━━ Task data

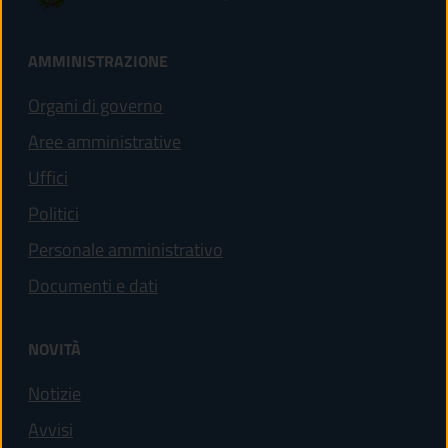
AMMINISTRAZIONE
Organi di governo
Aree amministrative
Uffici
Politici
Personale amministrativo
Documenti e dati
NOVITÀ
Notizie
Avvisi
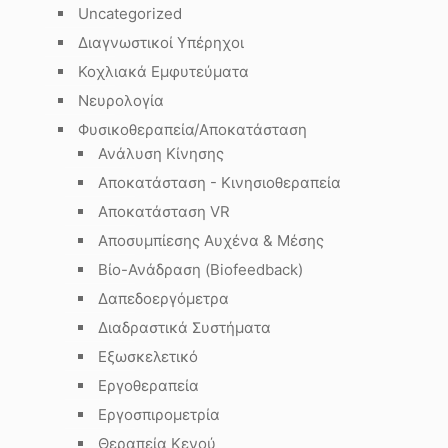
Uncategorized
Διαγνωστικοί Υπέρηχοι
Κοχλιακά Εμφυτεύματα
Νευρολογία
Φυσικοθεραπεία/Αποκατάσταση
Ανάλυση Κίνησης
Αποκατάσταση - Κινησιοθεραπεία
Αποκατάσταση VR
Αποσυμπίεσης Αυχένα & Μέσης
Βίο-Ανάδραση (Biofeedback)
Δαπεδοεργόμετρα
Διαδραστικά Συστήματα
Εξωσκελετικό
Εργοθεραπεία
Εργοσπιρομετρία
Θεραπεία Κενού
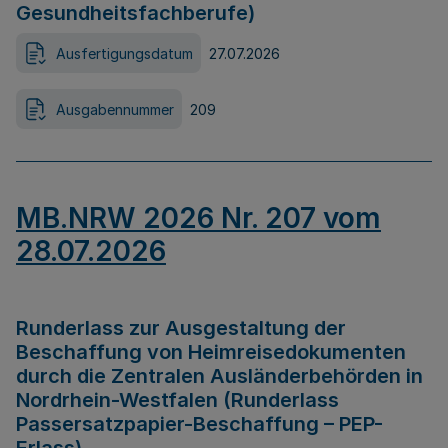
Gesundheitsfachberufe)
Ausfertigungsdatum
27.07.2026
Ausgabennummer
209
MB.NRW 2026 Nr. 207 vom
28.07.2026
Runderlass zur Ausgestaltung der
Beschaffung von Heimreisedokumenten
durch die Zentralen Ausländerbehörden in
Nordrhein-Westfalen (Runderlass
Passersatzpapier-Beschaffung – PEP-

━━━━

Work request >>
Print all of the entries word for word. Omit the pictures they contain.

Exercise answer >>
AMMINISTRAZIONE
Organi di governo
Aree amministrative
Uffici
Politici
Personale amministrativo
Documenti e dati
NOVITÀ
Notizie
Avvisi
Uncategorized
Διαγνωστικοί Υπέρηχοι
Κοχλιακά Εμφυτεύματα
Νευρολογία
Φυσικοθεραπεία/Αποκατάσταση
Ανάλυση Κίνησης
Αποκατάσταση - Κινησιοθεραπεία
Αποκατάσταση VR
Αποσυμπίεσης Αυχένα & Μέσης
Βίο-Ανάδραση (Biofeedback)
Δαπεδοεργόμετρα
Διαδραστικά Συστήματα
Εξωσκελετικό
Εργοθεραπεία
Εργοσπιρομετρία
Θεραπεία Κενού
Gesundheitsfachberufe)
Ausfertigungsdatum
27.07.2026
Ausgabennummer
209
MB.NRW 2026 Nr. 207 vom
28.07.2026
Runderlass zur Ausgestaltung der
Beschaffung von Heimreisedokumenten
durch die Zentralen Ausländerbehörden in
Nordrhein-Westfalen (Runderlass
Passersatzpapier-Beschaffung – PEP-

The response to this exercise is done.